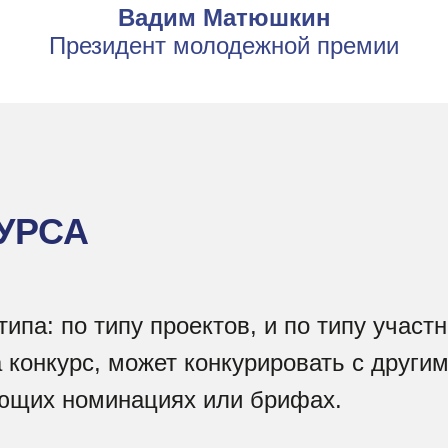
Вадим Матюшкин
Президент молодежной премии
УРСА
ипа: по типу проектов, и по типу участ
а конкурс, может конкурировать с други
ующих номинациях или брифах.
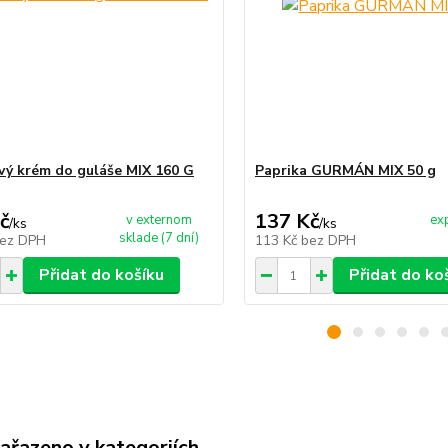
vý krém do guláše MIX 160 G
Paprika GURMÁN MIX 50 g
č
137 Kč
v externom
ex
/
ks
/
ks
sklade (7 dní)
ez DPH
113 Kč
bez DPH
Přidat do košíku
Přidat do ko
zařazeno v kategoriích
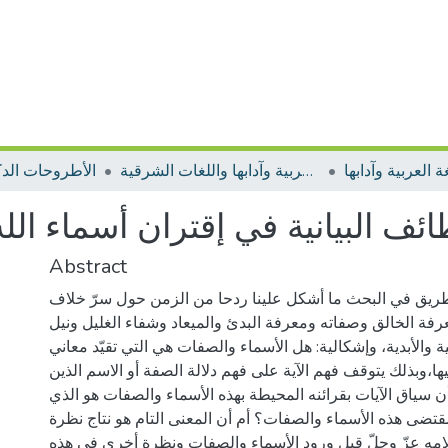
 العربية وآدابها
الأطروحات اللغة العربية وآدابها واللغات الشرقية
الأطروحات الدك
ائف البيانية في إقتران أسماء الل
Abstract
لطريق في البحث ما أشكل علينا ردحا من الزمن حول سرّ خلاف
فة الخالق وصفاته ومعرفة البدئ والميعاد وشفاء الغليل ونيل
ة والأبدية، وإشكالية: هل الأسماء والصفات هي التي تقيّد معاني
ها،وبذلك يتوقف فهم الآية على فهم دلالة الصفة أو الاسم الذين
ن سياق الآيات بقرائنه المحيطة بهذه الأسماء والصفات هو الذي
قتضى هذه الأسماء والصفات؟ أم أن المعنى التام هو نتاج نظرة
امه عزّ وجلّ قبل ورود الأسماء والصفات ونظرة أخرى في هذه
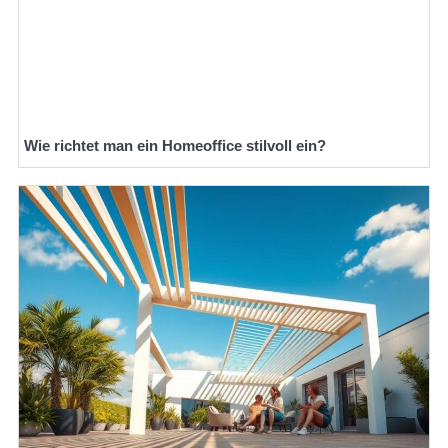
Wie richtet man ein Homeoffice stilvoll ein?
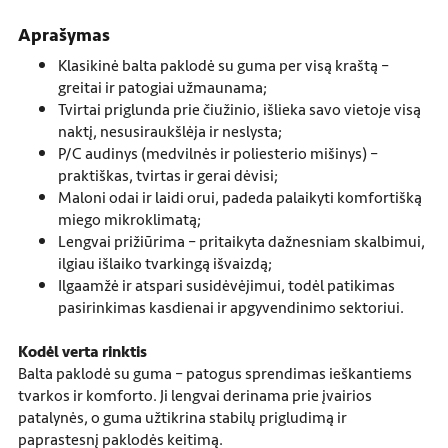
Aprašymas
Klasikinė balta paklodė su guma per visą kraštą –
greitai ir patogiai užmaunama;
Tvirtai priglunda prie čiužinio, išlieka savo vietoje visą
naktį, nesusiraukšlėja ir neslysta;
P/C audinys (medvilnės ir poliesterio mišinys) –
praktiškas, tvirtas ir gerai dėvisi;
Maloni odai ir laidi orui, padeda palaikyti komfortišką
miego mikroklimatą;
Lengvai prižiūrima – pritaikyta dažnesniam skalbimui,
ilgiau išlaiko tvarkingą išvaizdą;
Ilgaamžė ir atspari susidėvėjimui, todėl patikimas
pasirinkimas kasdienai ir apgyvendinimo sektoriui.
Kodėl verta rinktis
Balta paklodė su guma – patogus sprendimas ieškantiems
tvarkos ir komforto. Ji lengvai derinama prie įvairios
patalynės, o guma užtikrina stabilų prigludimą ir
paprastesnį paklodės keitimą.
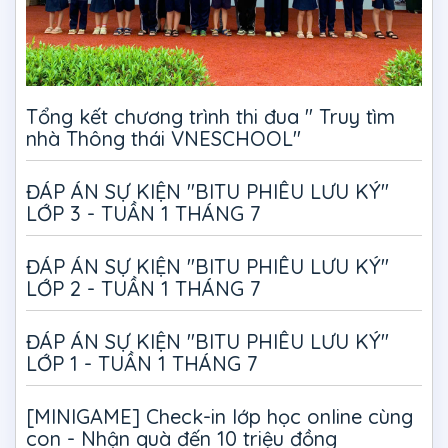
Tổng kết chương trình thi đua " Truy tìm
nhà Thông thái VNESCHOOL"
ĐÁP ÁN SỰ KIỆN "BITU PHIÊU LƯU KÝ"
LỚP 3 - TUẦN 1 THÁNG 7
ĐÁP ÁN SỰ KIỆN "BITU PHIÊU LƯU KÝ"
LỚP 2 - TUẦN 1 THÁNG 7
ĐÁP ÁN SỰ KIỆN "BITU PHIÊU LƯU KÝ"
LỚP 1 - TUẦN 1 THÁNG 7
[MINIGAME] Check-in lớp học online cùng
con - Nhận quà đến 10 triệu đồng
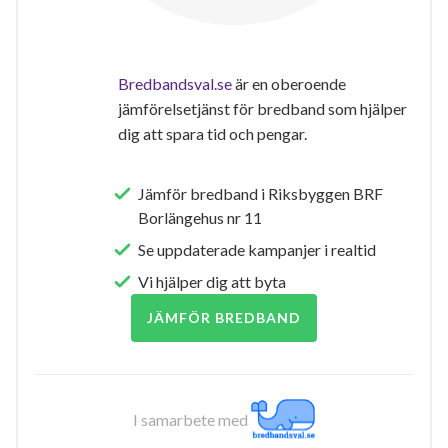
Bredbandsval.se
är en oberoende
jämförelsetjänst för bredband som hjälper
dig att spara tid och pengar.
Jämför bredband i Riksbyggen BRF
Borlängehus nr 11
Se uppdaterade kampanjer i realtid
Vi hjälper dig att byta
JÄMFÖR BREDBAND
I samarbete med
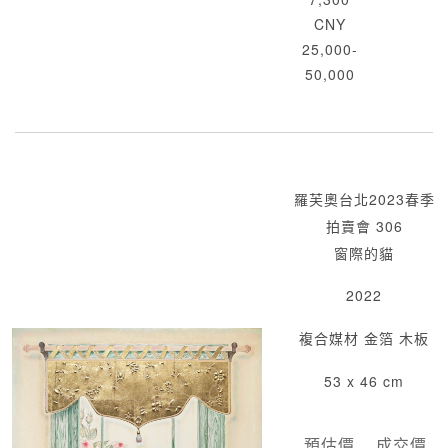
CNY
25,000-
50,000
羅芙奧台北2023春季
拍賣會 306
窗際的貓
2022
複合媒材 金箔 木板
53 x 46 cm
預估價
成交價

* [PROBLEM DESCRIPTION]: The answer must consist of the entries above, reproduced word for word, without any pictures.

* [SOLUTION]:
Вадим Матюшкин
Президент молодежной премии
УРСА
ипа: по типу проектов, и по типу участ
а конкурс, может конкурировать с други
ующих номинациях или брифах.
vý krém do guláše MIX 160 G
Paprika GURMÁN MIX 50 g
č
137 Kč
v externom
ex
/
ks
/
ks
sklade (7 dní)
ez DPH
113 Kč
bez DPH
Přidat do košíku
Přidat do ko
zařazeno v kategoriích
 العربية وآدابها
الأطروحات اللغة العربية وآدابها واللغات الشرقية
الأطروحات الدك
ائف البيانية في إقتران أسماء الل
Abstract
لطريق في البحث ما أشكل علينا ردحا من الزمن حول سرّ خلاف
فة الخالق وصفاته ومعرفة البدئ والميعاد وشفاء الغليل ونيل
ة والأبدية، وإشكالية: هل الأسماء والصفات هي التي تقيّد معاني
ها،وبذلك يتوقف فهم الآية على فهم دلالة الصفة أو الاسم الذين
ن سياق الآيات بقرائنه المحيطة بهذه الأسماء والصفات هو الذي
قتضى هذه الأسماء والصفات؟ أم أن المعنى التام هو نتاج نظرة
امه عزّ وجلّ قبل ورود الأسماء والصفات ونظرة أخرى في هذه
Wie richtet man ein Homeoffice stilvoll ein?
Aprašymas
Klasikinė balta paklodė su guma per visą kraštą –
greitai ir patogiai užmaunama;
Tvirtai priglunda prie čiužinio, išlieka savo vietoje visą
naktį, nesusiraukšlėja ir neslysta;
P/C audinys (medvilnės ir poliesterio mišinys) –
praktiškas, tvirtas ir gerai dėvisi;
Maloni odai ir laidi orui, padeda palaikyti komfortišką
miego mikroklimatą;
Lengvai prižiūrima – pritaikyta dažnesniam skalbimui,
ilgiau išlaiko tvarkingą išvaizdą;
Ilgaamžė ir atspari susidėvėjimui, todėl patikimas
pasirinkimas kasdienai ir apgyvendinimo sektoriui.
Kodėl verta rinktis
Balta paklodė su guma – patogus sprendimas ieškantiems
tvarkos ir komforto. Ji lengvai derinama prie įvairios
patalynės, o guma užtikrina stabilų prigludimą ir
paprastesnį paklodės keitimą.
Tổng kết chương trình thi đua " Truy tìm
nhà Thông thái VNESCHOOL"
ĐÁP ÁN SỰ KIỆN "BITU PHIÊU LƯU KÝ"
LỚP 3 - TUẦN 1 THÁNG 7
ĐÁP ÁN SỰ KIỆN "BITU PHIÊU LƯU KÝ"
LỚP 2 - TUẦN 1 THÁNG 7
ĐÁP ÁN SỰ KIỆN "BITU PHIÊU LƯU KÝ"
LỚP 1 - TUẦN 1 THÁNG 7
[MINIGAME] Check-in lớp học online cùng
con - Nhận quà đến 10 triệu đồng
Bredbandsval.se
är en oberoende
jämförelsetjänst för bredband som hjälper
dig att spara tid och pengar.
Jämför bredband i Riksbyggen BRF
Borlängehus nr 11
Se uppdaterade kampanjer i realtid
Vi hjälper dig att byta
JÄMFÖR BREDBAND
I samarbete med
CNY
25,000-
50,000
羅芙奧台北2023春季
拍賣會 306
窗際的貓
2022
複合媒材 金箔 木板
53 x 46 cm
預估價
成交價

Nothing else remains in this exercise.